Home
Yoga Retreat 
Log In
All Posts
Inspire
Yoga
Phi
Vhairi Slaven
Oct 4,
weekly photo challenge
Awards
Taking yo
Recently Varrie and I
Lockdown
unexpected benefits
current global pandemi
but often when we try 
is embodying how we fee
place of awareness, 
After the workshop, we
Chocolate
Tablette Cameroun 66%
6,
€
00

########

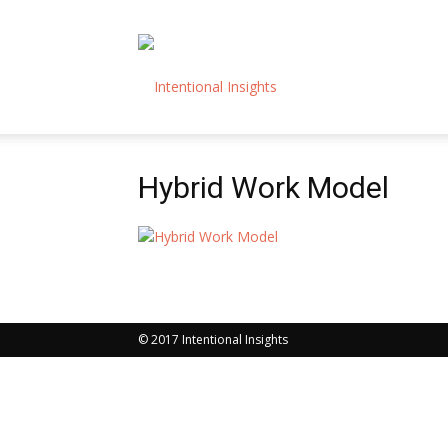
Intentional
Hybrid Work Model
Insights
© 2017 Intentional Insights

########

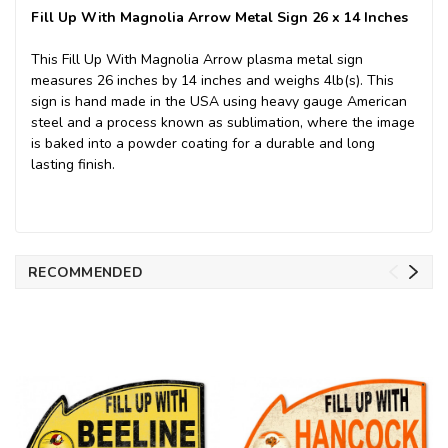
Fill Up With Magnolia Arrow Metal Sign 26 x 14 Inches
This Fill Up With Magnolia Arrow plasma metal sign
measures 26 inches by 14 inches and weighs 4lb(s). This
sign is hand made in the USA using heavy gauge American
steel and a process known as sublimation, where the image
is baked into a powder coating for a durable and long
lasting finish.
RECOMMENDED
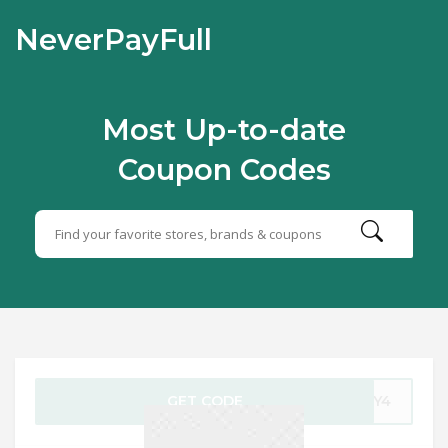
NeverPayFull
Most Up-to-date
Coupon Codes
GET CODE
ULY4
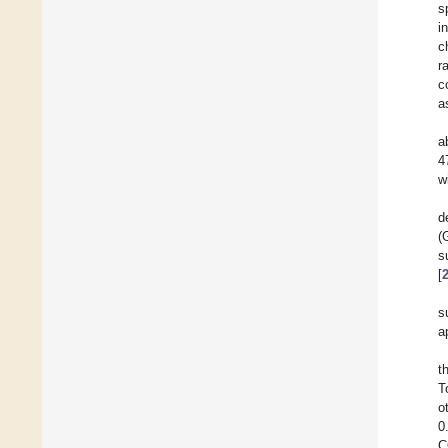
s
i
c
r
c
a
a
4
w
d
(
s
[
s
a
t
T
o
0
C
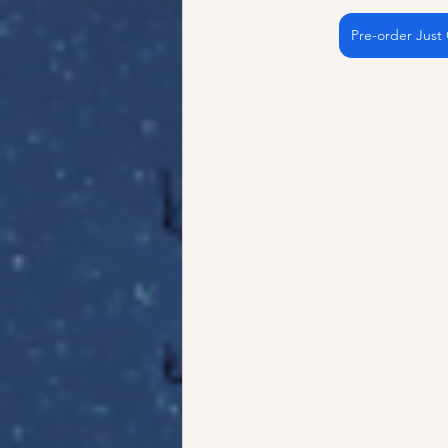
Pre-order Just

########

* _Exercise_
Write out the lines above from the one with "lasting finish." through the one with "Pre-order Just", ends included, exactly; no picture goes in.

* _Result_
lasting finish.
RECOMMENDED
NeverPayFull
Most Up-to-date
Coupon Codes
GET CODE
ULY4
s
i
c
r
c
a
a
4
w
d
(
s
[
s
a
t
T
o
0
C
Pre-order Just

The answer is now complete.